The Amish community was in shock from this unbelievable loss. They visited and grieved with the families who suffered the loss of a child. What was astounding was that they also visited and grieved with the widow of the gunman who was not even Amish. They collected money for this widow with two small children. They also attended the gun-man's funeral. As a matter of fact, there were more Amish at the gun-man's funeral than non-Amish.

You may say that the gun-mans "belief in God" is what caused him to murder those Innocent girls. The exact opposite is true. The gun-mans "lack of faith" in a loving and just God, is what motivated him to commit this evil act. The Amish people reacted quite different to their personal tragedy. Although it is impossible to understand why God allows tragedy, suffering and evil, the spiritual principles of faith, forgiveness and humility help us deal with it. Maybe, when we suffer tragedy, we are learning something on a spiritual level that can only be taught in this way. Perhaps these lessons are more important to our eternal soul than all of the universities in the world could ever teach us.. Perhaps those that are spared tragedy in this lifetime, are far worse off in the eternity of our afterlife? I don't know, I'm just raising some possibilities.

These people are physically the same as you and I. The only difference is that they encourage spiritual growth among their people, and they teach these principles to their children from a very young age.
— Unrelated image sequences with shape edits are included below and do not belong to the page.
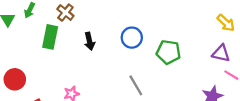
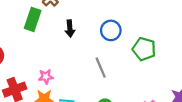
gray line: (136, 85) -> (101, 68), moved

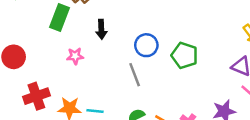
blue circle: (111, 30) -> (146, 45), moved
pink star: (46, 77) -> (75, 56), moved

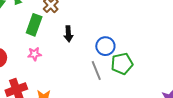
green pentagon: (185, 55) -> (122, 64), moved, turned -30
pink star: (75, 56) -> (34, 54), moved

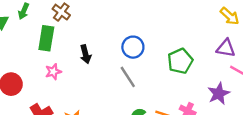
black arrow: (68, 34) -> (86, 54), moved
green pentagon: (122, 64) -> (180, 61), moved

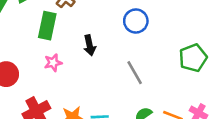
blue circle: (133, 47) -> (136, 21), moved

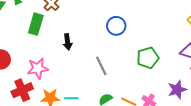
blue circle: (136, 21) -> (116, 26), moved
pink star: (53, 63) -> (38, 68), moved, size x1.5

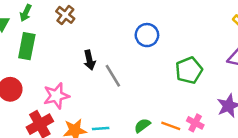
green rectangle: (36, 24) -> (27, 46), moved
gray line: (101, 66) -> (113, 76), moved

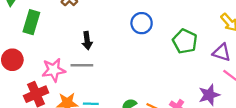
green pentagon: (189, 70) -> (185, 41), moved, turned -30
gray line: (113, 76) -> (82, 65), moved, turned -65

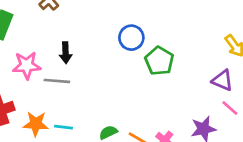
green pentagon: (185, 41) -> (159, 61), moved
pink star: (54, 70) -> (27, 65), moved

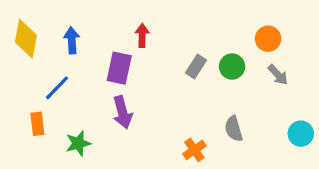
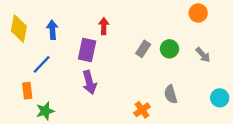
orange circle: (268, 39) -> (198, 13), moved
green star: (78, 143) -> (45, 111), moved

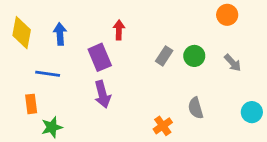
purple rectangle: (87, 50) -> (100, 57), turned -35
blue line: (42, 64) -> (48, 74), turned 54

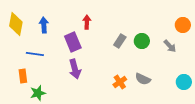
orange circle: (227, 15) -> (183, 25), moved
gray semicircle: (196, 108) -> (143, 79), turned -49
orange cross: (163, 126) -> (120, 82), moved

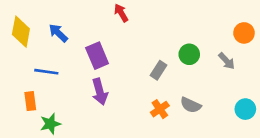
red arrow: (87, 22) -> (121, 13), moved, turned -32
blue arrow: (44, 25) -> (58, 33), turned -42
gray rectangle: (120, 41) -> (159, 70), moved

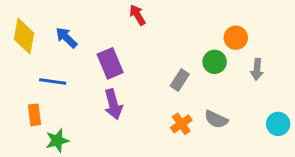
orange circle: (244, 33) -> (236, 38), moved
gray arrow: (227, 61) -> (257, 69), turned 48

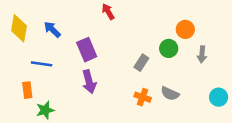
orange cross: (181, 124) -> (143, 97), turned -35

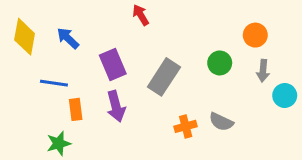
orange circle: (185, 29) -> (255, 35), moved
gray rectangle: (141, 63) -> (164, 77), moved, size x1.6
orange rectangle: (27, 90) -> (76, 109), moved
orange cross: (143, 97) -> (186, 126), turned -35
cyan circle: (219, 97) -> (285, 95), moved

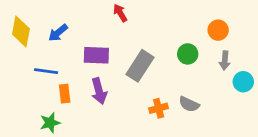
blue arrow: (68, 38) -> (58, 33), turned -84
purple rectangle: (113, 65) -> (96, 55), turned -65

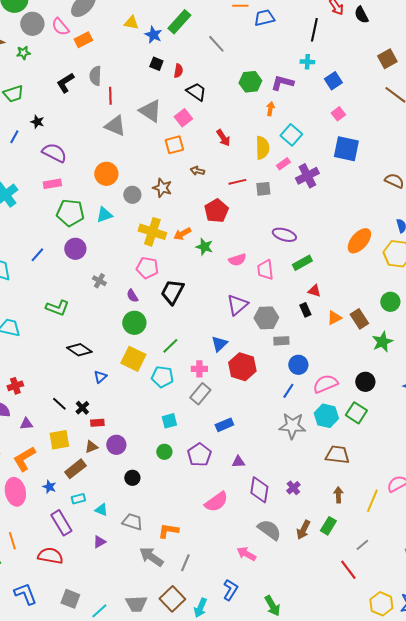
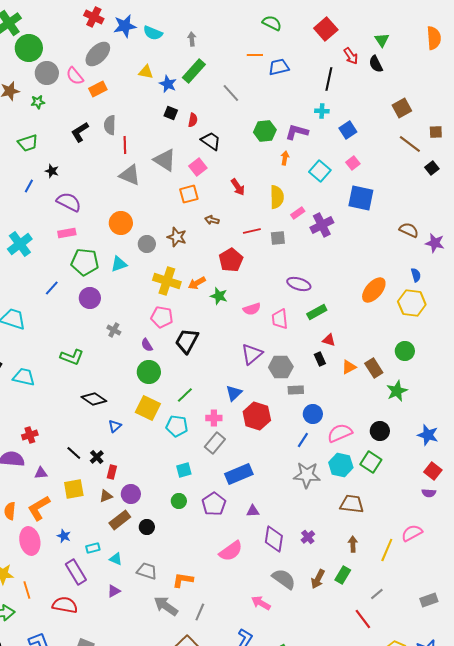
cyan square: (291, 135) -> (320, 171), moved
blue line: (37, 255) -> (52, 288), moved
red rectangle: (97, 423) -> (112, 472), turned -72
blue rectangle: (224, 425) -> (239, 474), size x1.5
brown rectangle: (75, 469) -> (120, 520), moved

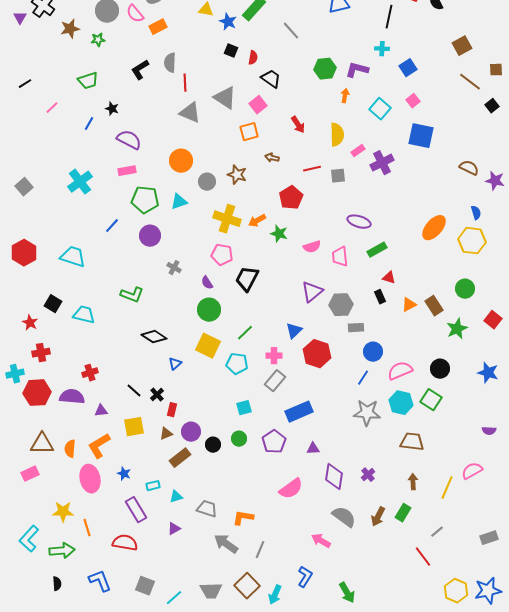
red square: (433, 471) -> (493, 320), moved
black circle: (147, 527) -> (213, 445), moved
cyan triangle: (116, 559) -> (176, 497), turned -40

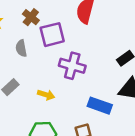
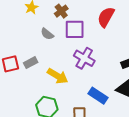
gray semicircle: (21, 48) -> (47, 34), turned -56
yellow arrow: (46, 95) -> (58, 76), size x1.5

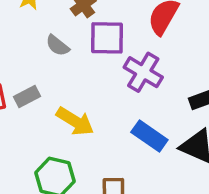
purple cross: (84, 58) -> (143, 72), moved
blue rectangle: (98, 96) -> (149, 136), moved

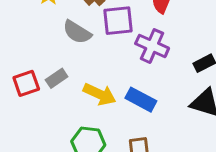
gray semicircle: (58, 45) -> (77, 32), size x1.4
blue rectangle: (149, 136) -> (141, 100), moved

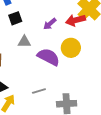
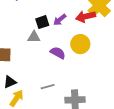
black square: (15, 18) -> (42, 22), moved
purple semicircle: (48, 57) -> (58, 53), size x0.7

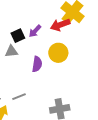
purple semicircle: (58, 53) -> (37, 64), turned 77
gray line: (48, 87) -> (19, 97), moved

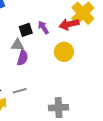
purple arrow: (35, 31) -> (43, 27), turned 96
purple semicircle: (37, 64) -> (23, 58), moved

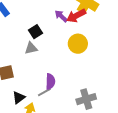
purple arrow: (43, 27) -> (61, 16), moved
purple semicircle: (23, 58) -> (50, 81), moved

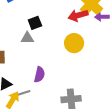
purple arrow: (61, 16) -> (102, 17), moved, turned -56
gray line: (44, 92) -> (23, 93), moved

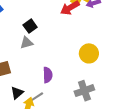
yellow circle: (74, 43) -> (89, 53), moved

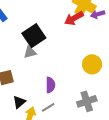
black square: (30, 26) -> (34, 36), size x1.6
gray line: (37, 97) -> (48, 107), moved

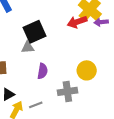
purple semicircle: (50, 85) -> (43, 71), moved
gray cross: (87, 101) -> (67, 91), moved

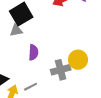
yellow circle: (87, 70) -> (78, 60), moved

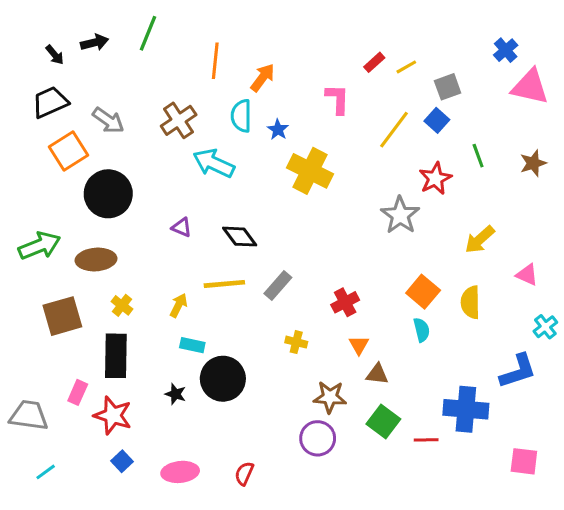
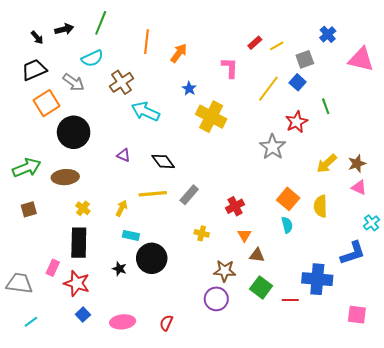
blue cross: (506, 50) -> (328, 34), moved
cyan semicircle: (241, 116) -> (92, 58), moved, turned -115
brown star: (533, 163) -> (357, 164), moved
brown square: (62, 316) -> (29, 209), moved, size x0.6

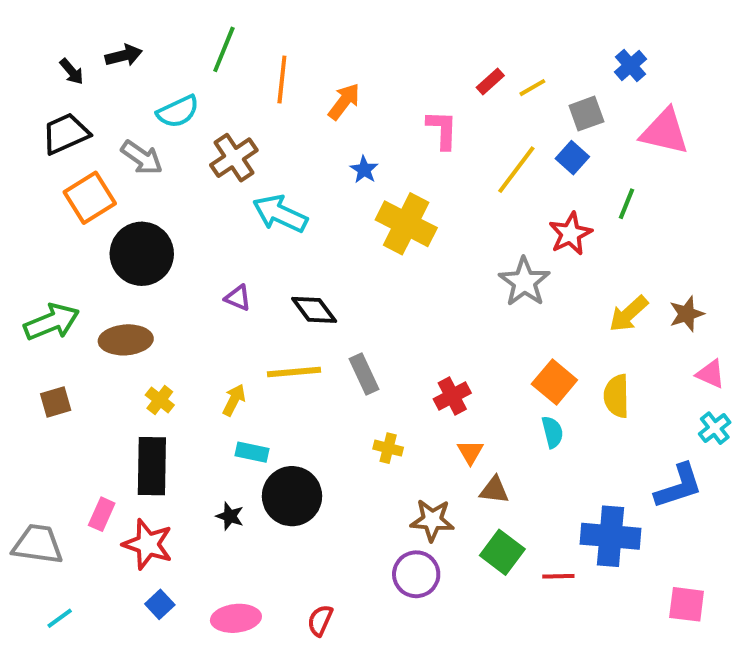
green line: (101, 23) -> (224, 49), moved
pink triangle: (361, 59) -> (665, 132), moved
green line: (326, 106) -> (627, 204), turned 42
pink triangle: (359, 187) -> (711, 374), moved
gray rectangle: (189, 195) -> (364, 374), turned -66

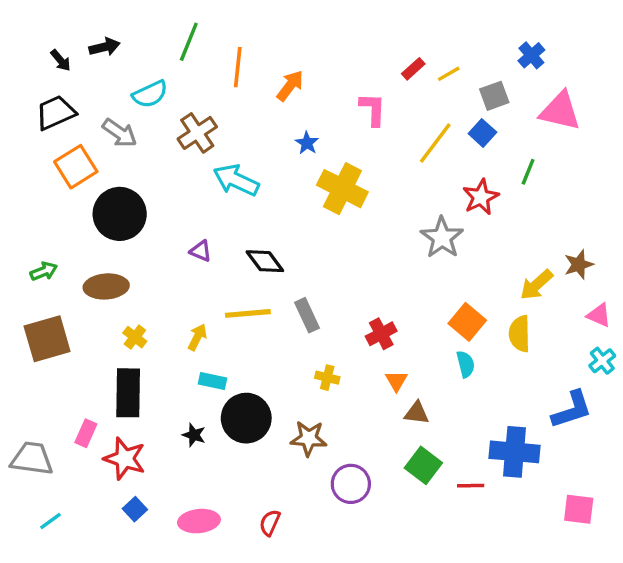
yellow arrow: (629, 314) -> (536, 285), moved
green arrow: (52, 322) -> (44, 271), size x0.6
brown square: (56, 402) -> (47, 339), size x1.8
brown star: (432, 520) -> (309, 438), moved

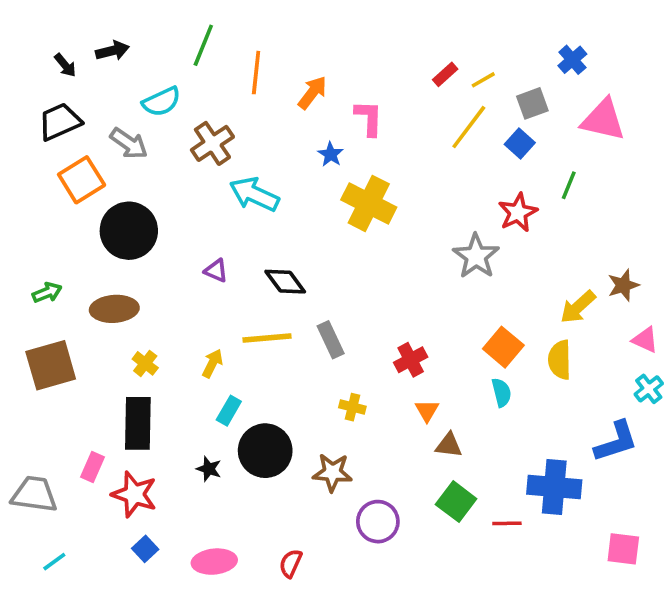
pink L-shape: (373, 109) -> (369, 118), moved
yellow line: (435, 143) -> (469, 127), moved
cyan rectangle: (212, 381) -> (229, 411), turned -72

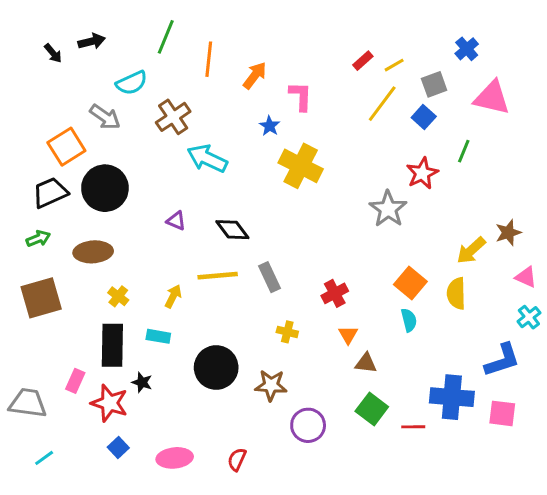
black trapezoid: (60, 122) -> (50, 193), moved
cyan rectangle: (229, 411) -> (158, 336), moved, turned 70
black star: (209, 469) -> (142, 382), moved
pink square: (623, 549) -> (502, 413), moved

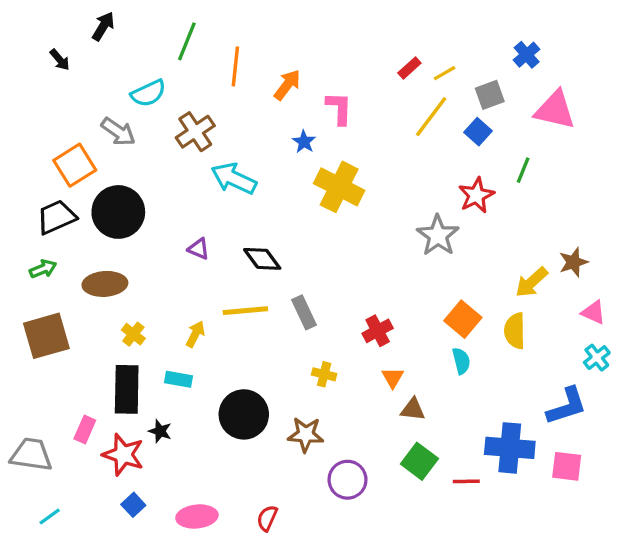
black arrow: (92, 41) -> (103, 26), moved, turned -45

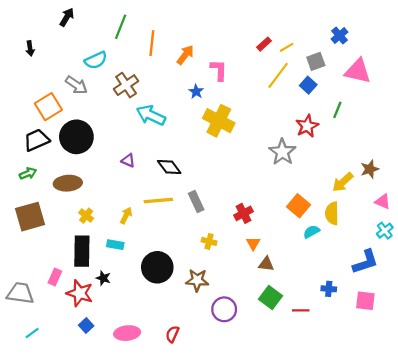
black arrow: (60, 60) -> (30, 48), moved, turned 32
cyan semicircle: (461, 361) -> (311, 232), moved, turned -105
blue cross: (510, 448) -> (329, 289), size x0.5

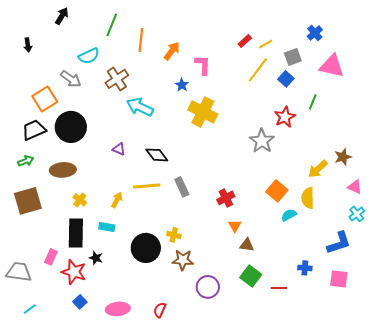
yellow cross: (209, 241) -> (174, 235), moved

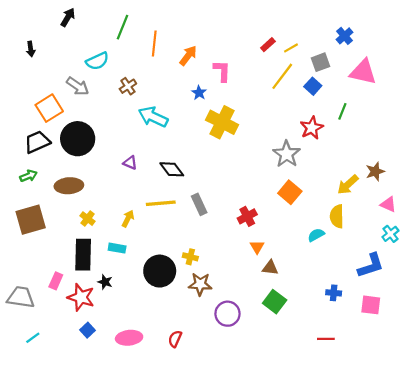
brown cross: (117, 79) -> (128, 86), size x0.7
orange square: (277, 191) -> (290, 192), moved
red line: (279, 288) -> (326, 339), moved

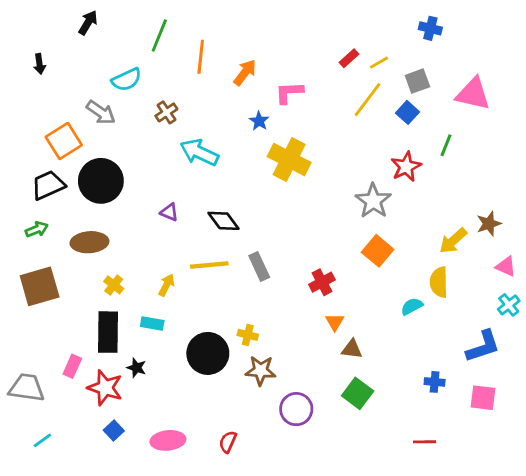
blue cross: (345, 36) -> (430, 28), moved, turned -35
pink L-shape: (222, 71) -> (289, 92), turned -95

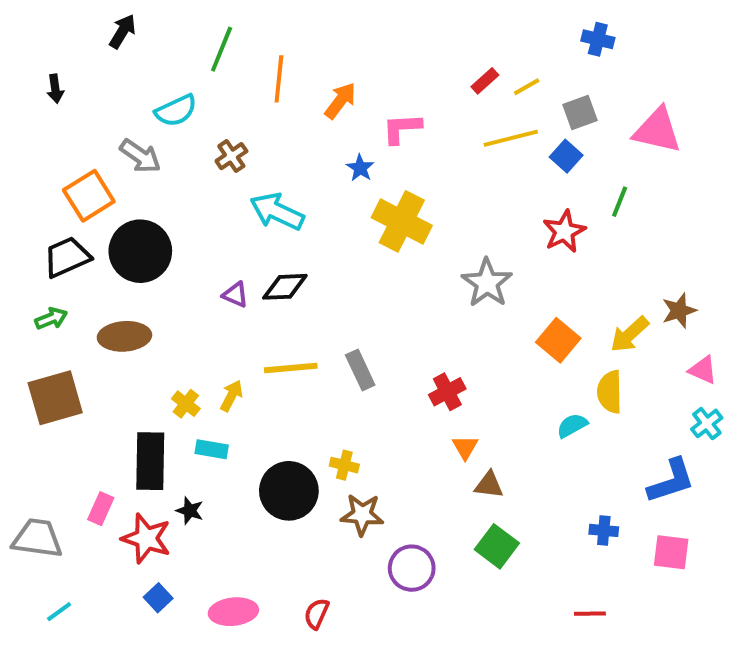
yellow line: (368, 100) -> (511, 138), turned 39
gray star: (373, 201) -> (487, 283), moved
black diamond: (224, 221) -> (285, 287), moved, turned -56
orange square: (378, 251) -> (558, 340), moved
yellow cross: (114, 285) -> (186, 404), moved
Extraordinary effort is put into the "spiritual teaching" of their children for the first 16 years, although regular school only lasts until they are 12 or 13. The children receive the same message from their parents, their teachers, their ministers and their peers. They have a common culture and common values based on spiritual principles. Most importantly, The Amish, as well as all spiritual people, believe in a power greater than themselves, a loving and just God, which we will never fully understand on earth. They are guided by their faith in a loving God, which is the highest value.

Do you think the Amish are weird? Maybe so, but I admire them very much. However, I have no such admiration for today's American popular culture of college graduates who grew up in Godless homes, and think that there is nothing more than a physical and mental existence that ends when you die. Most of what is, lies in the realm of the spiritual world, which we know little about. In my opinion, humility in the presence of God, and allowing faith to guide our lives, trumps all intellectual and physical achievements here on earth. The founding fathers of this great nation of ours, felt much the same way.